The bureau, established in 1981, received about 22,079 reports of suspected fraud last year – more than 60 a day – most of which were from agents. About 1,100 new investigations were opened in 2007.
Among the major cases:
• Twenty-six suspects were arrested as a result of a sting operation targeting car thieves on Long Island and in the New York Metropolitan Area, and 11 more are being sought. In addition, 92 vehicles with a Blue Book value of more than $1 million were recovered.
• The arrest and pending prosecution of a man who posed as a broker for Lloyd’s of London and sold more than $8 million in bogus insurance for bars and restaurants.
• A medical clinic operator and 30 other suspects in New York City and in the Buffalo-Niagara region were arrested for staging numerous accidents in Western New York. The drivers and several passengers in each car falsely claimed they were injured and sought medical treatment at clinics that were involved in the scheme. In some cases, the suspects who claimed injury were hundreds of miles away at the time of the alleged accidents.
In all, 147 people were directed to pay almost $20 million in court-ordered restitution, and individuals in six cases made voluntary restitution amounting to $31,723 during the year.
In another 10 instances, insurers saw savings of nearly $341,843 in connection with fraudulent claims under investigation by frauds bureau staff. Civil penalties totaling more than $550,000 were imposed in eight cases.
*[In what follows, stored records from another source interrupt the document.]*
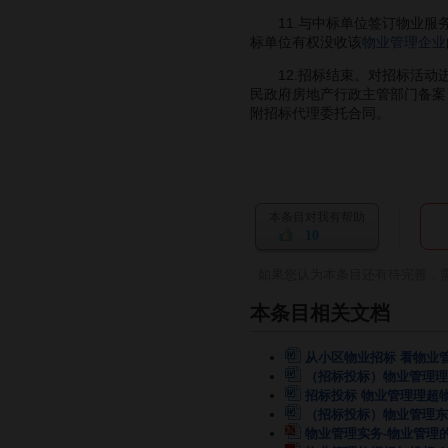
11.与中标单位签订物业服务
标单位有权没收该
物业管理企业
12.招标结束。对招标活动进
民政府房地产行政主管部门备案
附招标代理委托合同。
本条目对我有帮助
10
如果您认为本条目还有待完善，
本条目相关文档
从小区物业招标 看物业
（招标投标）物业管理理
招标投标 物业管理理超
（招标投标）物业管理东
物业管理实务-物业管理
Beginning this year, the bureau has established a major case unit that will focus on the investigation of systemic insurance fraud involving organized conspiracies. The unit will be headed up by a deputy chief investigator and will include five investigators who were selected from the bureau’s specialized units
The new unit will take the lead in investigating complex insurance cases involving no-fault, commercial rate evasion, health care fraud and workers’ compensation premium fraud.